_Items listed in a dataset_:
——————————
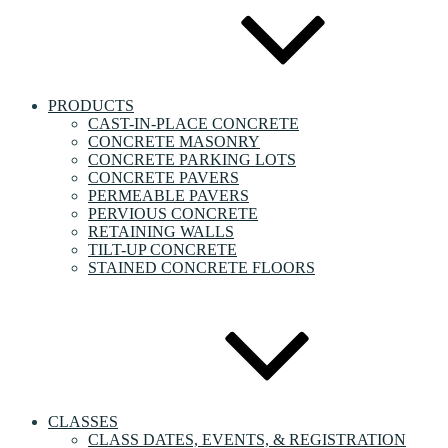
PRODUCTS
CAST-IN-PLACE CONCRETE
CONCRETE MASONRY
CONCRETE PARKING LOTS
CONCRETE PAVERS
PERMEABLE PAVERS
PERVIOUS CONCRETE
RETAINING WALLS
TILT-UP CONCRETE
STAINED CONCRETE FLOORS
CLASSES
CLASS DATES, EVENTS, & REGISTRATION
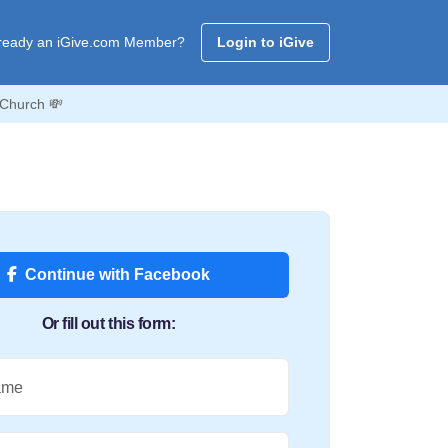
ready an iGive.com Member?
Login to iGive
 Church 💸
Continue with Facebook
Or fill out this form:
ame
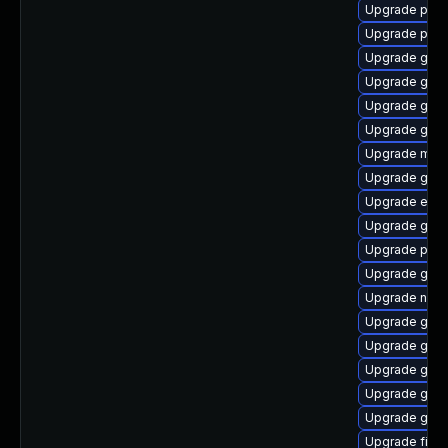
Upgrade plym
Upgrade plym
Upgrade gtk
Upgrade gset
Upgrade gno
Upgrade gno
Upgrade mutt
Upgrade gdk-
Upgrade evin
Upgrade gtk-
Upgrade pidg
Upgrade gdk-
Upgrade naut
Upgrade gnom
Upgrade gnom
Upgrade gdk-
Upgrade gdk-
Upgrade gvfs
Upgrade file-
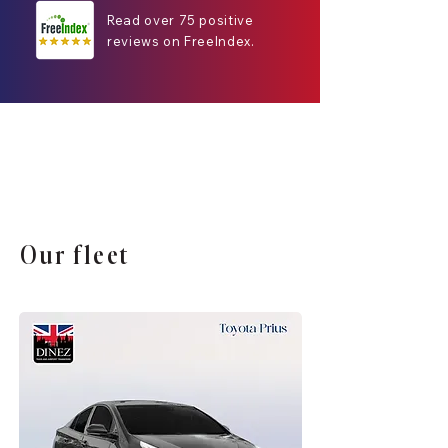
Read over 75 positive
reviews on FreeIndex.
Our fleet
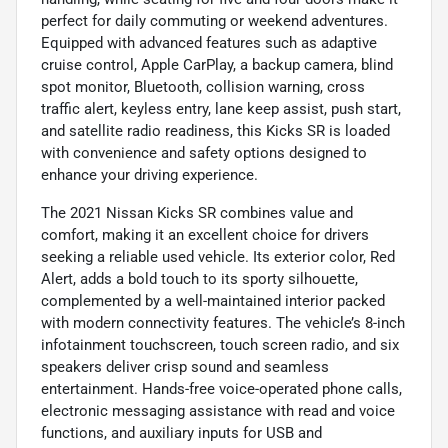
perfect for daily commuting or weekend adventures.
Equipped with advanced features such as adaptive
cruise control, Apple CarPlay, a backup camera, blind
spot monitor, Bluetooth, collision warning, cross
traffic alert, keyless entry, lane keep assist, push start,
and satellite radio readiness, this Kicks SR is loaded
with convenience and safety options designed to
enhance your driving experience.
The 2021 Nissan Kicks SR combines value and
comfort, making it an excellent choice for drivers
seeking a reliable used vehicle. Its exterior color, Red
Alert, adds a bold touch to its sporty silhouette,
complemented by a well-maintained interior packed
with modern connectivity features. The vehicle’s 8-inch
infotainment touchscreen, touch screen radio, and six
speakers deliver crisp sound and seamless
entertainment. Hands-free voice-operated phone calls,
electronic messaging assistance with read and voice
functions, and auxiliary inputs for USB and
——————————
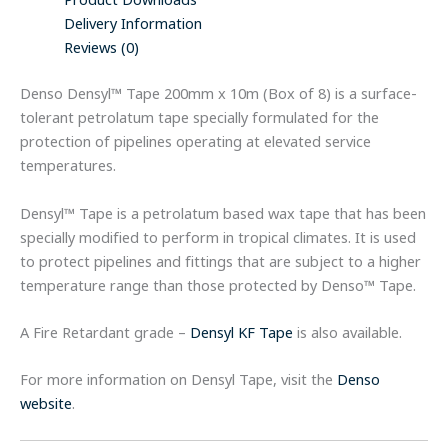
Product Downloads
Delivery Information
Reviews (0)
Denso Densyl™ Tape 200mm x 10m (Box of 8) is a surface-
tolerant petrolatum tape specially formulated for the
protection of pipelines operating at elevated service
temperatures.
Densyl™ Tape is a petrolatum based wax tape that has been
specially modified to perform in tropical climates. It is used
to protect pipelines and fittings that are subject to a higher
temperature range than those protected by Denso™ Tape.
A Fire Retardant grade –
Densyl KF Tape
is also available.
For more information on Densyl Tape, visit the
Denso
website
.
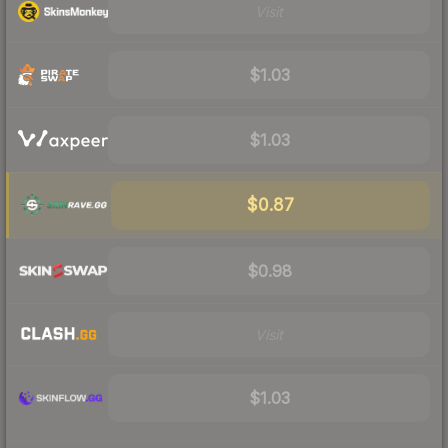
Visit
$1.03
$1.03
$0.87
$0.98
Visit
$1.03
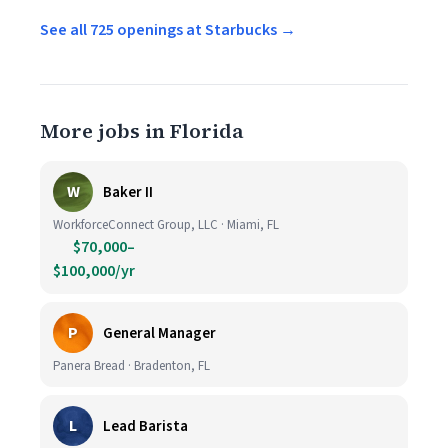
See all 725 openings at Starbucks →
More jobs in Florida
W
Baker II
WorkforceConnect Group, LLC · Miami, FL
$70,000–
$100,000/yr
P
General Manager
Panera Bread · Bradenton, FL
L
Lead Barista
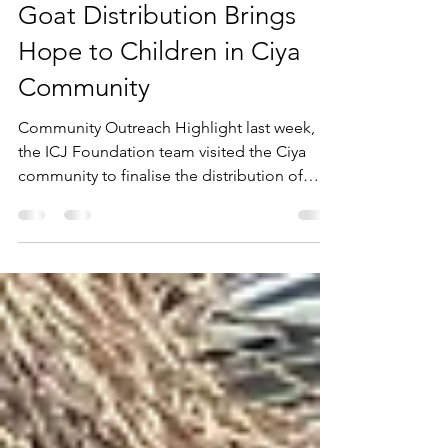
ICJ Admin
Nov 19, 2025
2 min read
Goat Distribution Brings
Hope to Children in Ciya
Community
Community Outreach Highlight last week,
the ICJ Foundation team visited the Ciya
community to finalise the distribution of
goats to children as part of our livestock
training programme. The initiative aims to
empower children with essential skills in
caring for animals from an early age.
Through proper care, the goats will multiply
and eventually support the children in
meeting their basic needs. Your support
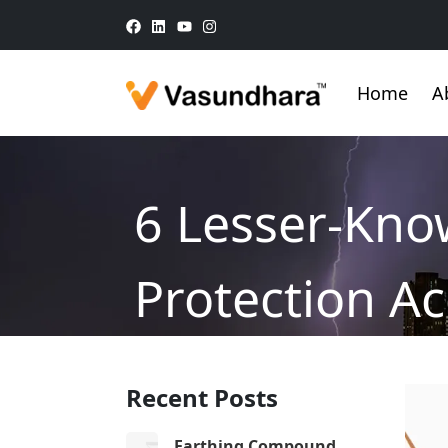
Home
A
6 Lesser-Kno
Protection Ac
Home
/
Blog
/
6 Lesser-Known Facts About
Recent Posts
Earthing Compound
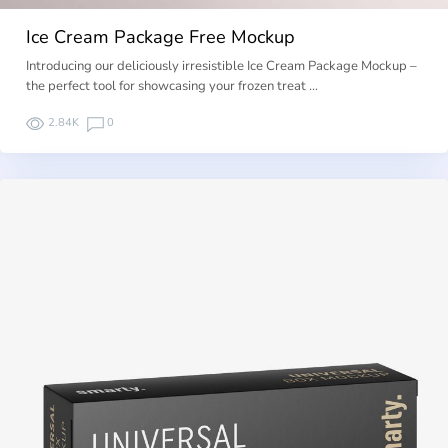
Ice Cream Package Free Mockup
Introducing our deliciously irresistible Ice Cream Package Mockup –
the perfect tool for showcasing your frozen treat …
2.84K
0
——————————
_What you are asked to do_:
All lines above from the one with "temperatures." to the one with "is also available.", inclusive, should be copied exactly, and no other lines.

_Answer box_:
temperatures.
Densyl™ Tape is a petrolatum based wax tape that has been
specially modified to perform in tropical climates. It is used
to protect pipelines and fittings that are subject to a higher
temperature range than those protected by Denso™ Tape.
A Fire Retardant grade –
Densyl KF Tape
is also available.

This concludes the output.